For this purpose, we'll need an integer to count threads, a mutex to protect the count, and a semaphore to use like the Signalling pattern we used in the first example. The signal will be given only when all the threads have arrived at the barrier. We just have to be careful, or we'll get it wrong, like this example:
| Initialization | int count = threadcount semaphore mutex = 1 semaphore barriersignal = 0 |
| Thread code | 1 mutex.P() 2 count -- 3 mutex.V() 4 if (count == 0): 5 barriersignal.V() 6 barriersignal.P() 7 barriersignal.V() |
So what's wrong this time? There are two problems. The first is that the semaphore barriersignal might be signalled only once, by the last thread to enter this code, but the barrier needs one signal for each thread that should pass. The second is a little more subtle. If count is a global variable, notice that one or more threads may read count to be the same number, zero being particularly difficult. To see why, imagine the next-to-last thread coming through the critical section and decrementing count to 1. Say it exits the critical section and then gets descheduled due to pre-emption.
| Initialization | int global_count = threadcount semaphore mutex = 1 semaphore barriersignal = 0 |
| Thread code | 1 mutex.P() 2 global_count-- 3 local_count = global_count 4 mutex.V() 5 if (local_count == 0): 6 global_count = thread_count 7 barriersignal.V() 8 else 9 barriersignal.P() 10 barriersignal.V() |
The sequence of a P() and V() in quick succession like this is called a turnstile because it lets one thread through at a time. It's like an empty mutex, just used for traffic control. Each thread, except the last one to decrement global_count, will call P(). After each thread returns from a P() operation it will call V() so that another thread can complete its P(). The last thread kicks off this sequence, though, by calling V() indicating that the first -- uh -- P()ing thread can proceed.
Note that you can't use this primitive in a loop. Why? Well, when the barrier is initialized, the barriersignal semaphore is initialized to 0. Notice, though, that P() will be called thread_count - 1 times, whereas V() will be called thread_count times. Thus after the barrier code is completed by all threads, the value of barriersignal will be 1 -- not 0. If the threads were to loop around and try to use this code again, the P() calls in the else branch will not stop all but the last thread.
Think about how you might fix this issue.
For one thing, the SYSV IPC semaphores are created in groups, and you can operate on more than one at a time atomically. This means that you can release (signal) one or more semaphores at the same time that you get (wait for) one or more others, and that none of this happens unless it all happens. You can do the same thing with the semaphores we have been disussing, but it is complicated to do it right.

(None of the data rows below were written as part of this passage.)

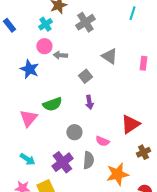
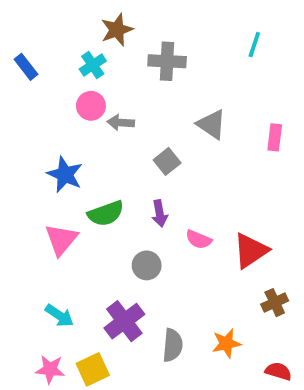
gray cross: (85, 22) -> (167, 61), turned 36
blue star: (29, 69) -> (65, 174), moved
purple arrow: (89, 102) -> (160, 213), moved
pink semicircle: (102, 141) -> (199, 239), moved
gray semicircle: (88, 160) -> (173, 345), moved
orange star: (117, 174) -> (226, 343), size x0.7

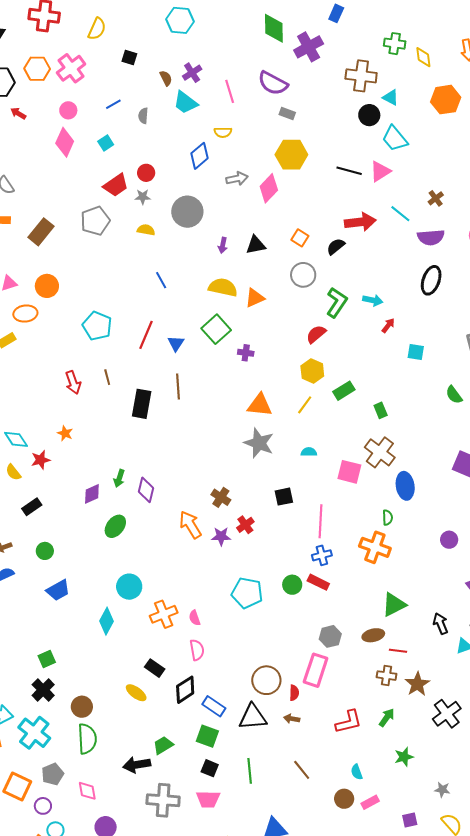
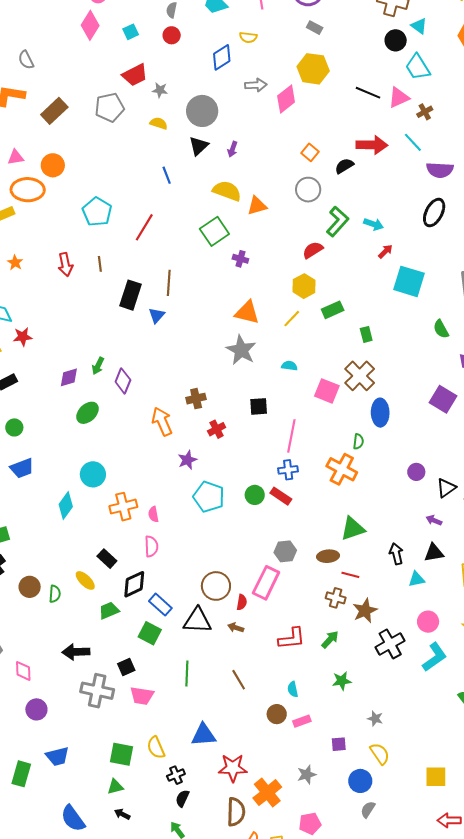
red circle: (146, 173) -> (172, 35), moved
brown cross: (436, 198) -> (425, 112), moved
black triangle: (256, 245) -> (199, 146), moved, turned -40
orange ellipse: (25, 314) -> (28, 190), size x1.4
blue triangle: (176, 343) -> (157, 315), moved
cyan square: (416, 352) -> (409, 281), size x1.8
orange star: (65, 433) -> (15, 263), moved
brown cross: (221, 497) -> (196, 399), turned 36
purple star: (221, 536) -> (187, 460), moved, turned -30
green semicircle: (87, 739) -> (55, 594), moved, size x0.6
green trapezoid: (163, 745) -> (109, 611), moved
black square: (210, 768) -> (126, 667), moved, turned 36

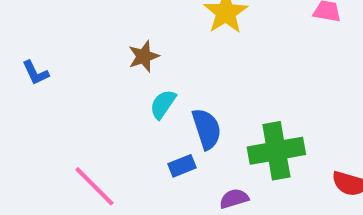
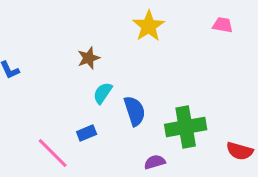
blue rectangle: (182, 166) -> (87, 133), moved

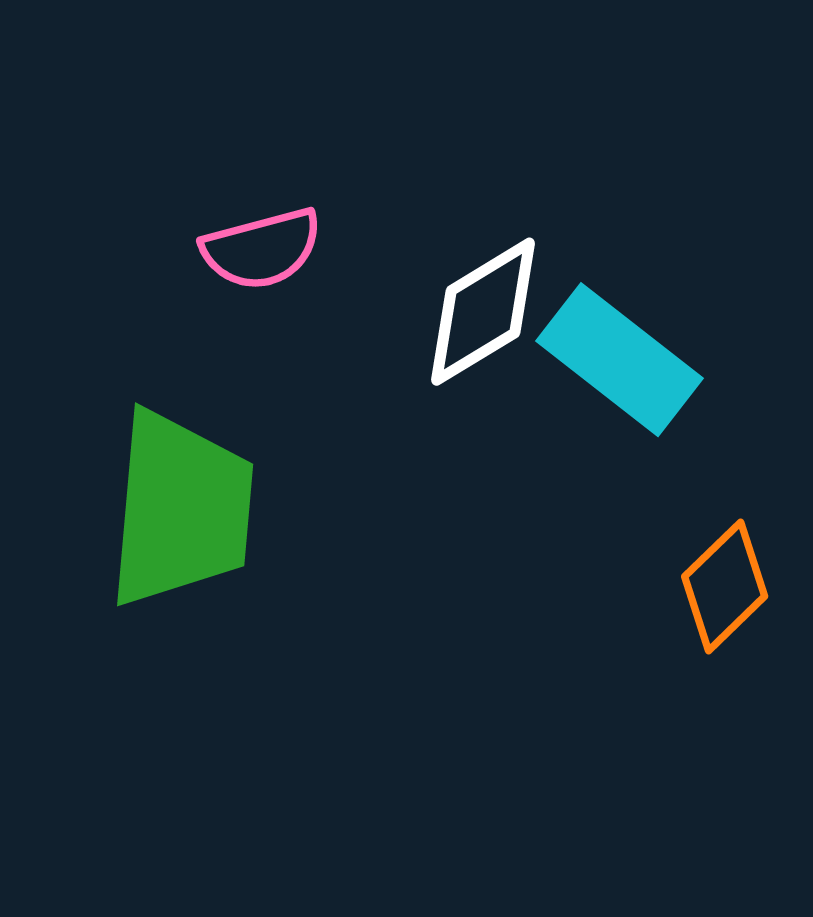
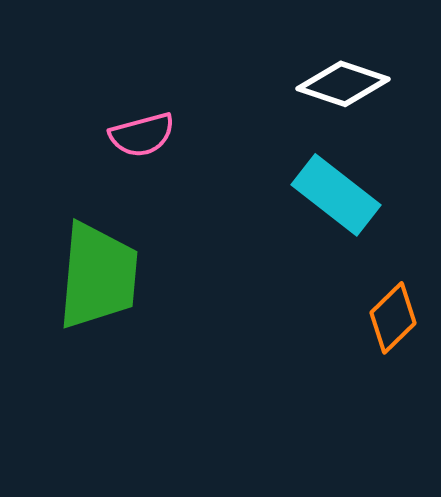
white diamond: (483, 312) -> (343, 84), moved, turned 50

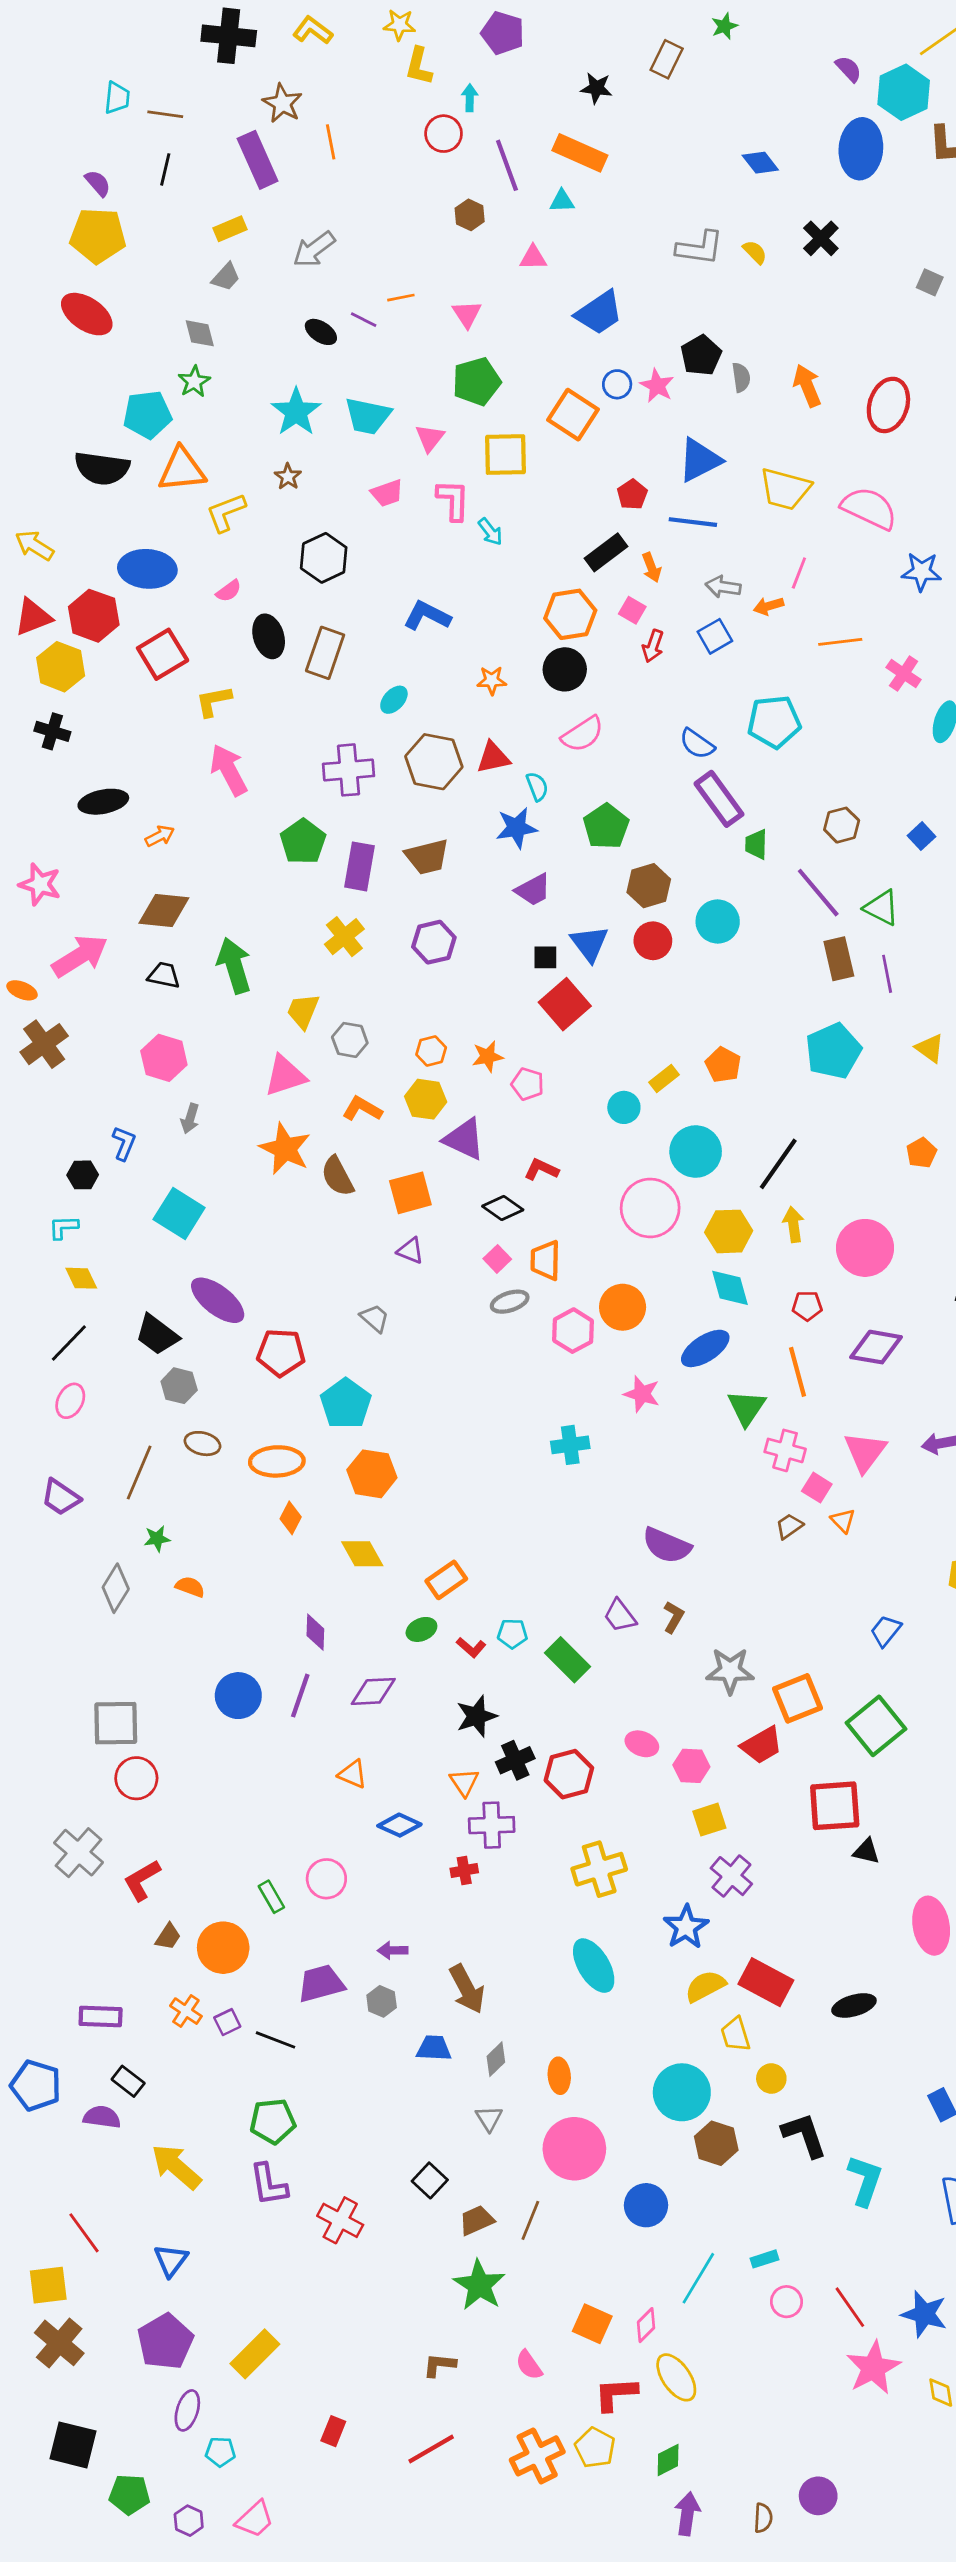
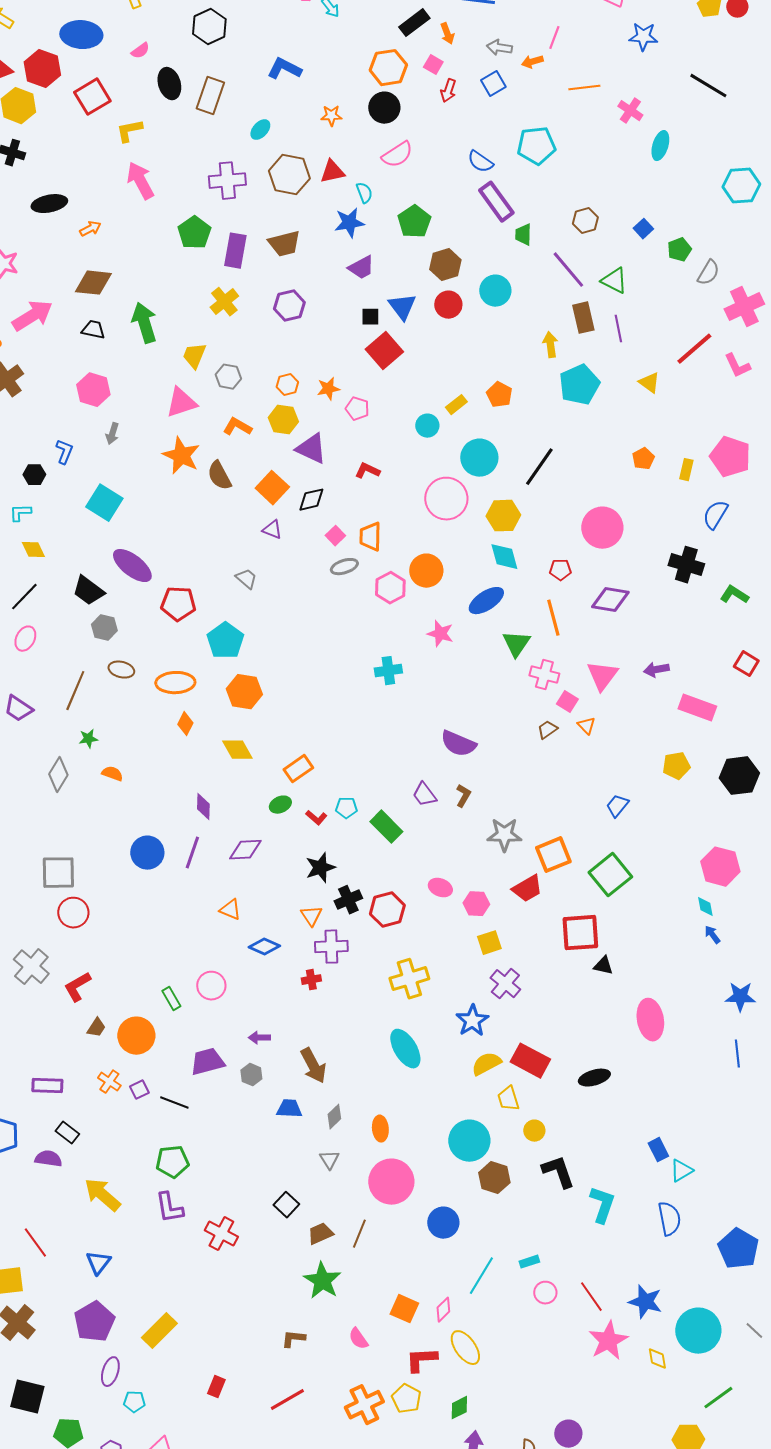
orange square: (410, 1193) -> (272, 488), turned -32
black diamond: (503, 1208) -> (311, 500), moved, turned -48
yellow arrow: (793, 1225) -> (550, 345), moved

For another thing, you can wait or signal by more than a +1 or -1 at a time. This is not common, but when you need it (for instance, to obtain or release more than one of a given resource), this feature is very handy.
Moreover, you are allowed to obtain the current value of the semaphore so you can decide whether your thread wishes to perform an operation. For example, you could decide to V() a semaphore only when enough threads have blocked. This feature is often very handy.
Finally, you can use semaphores in a non-blocking mode, getting an erroor condition back in the cases when the semaphoore would block.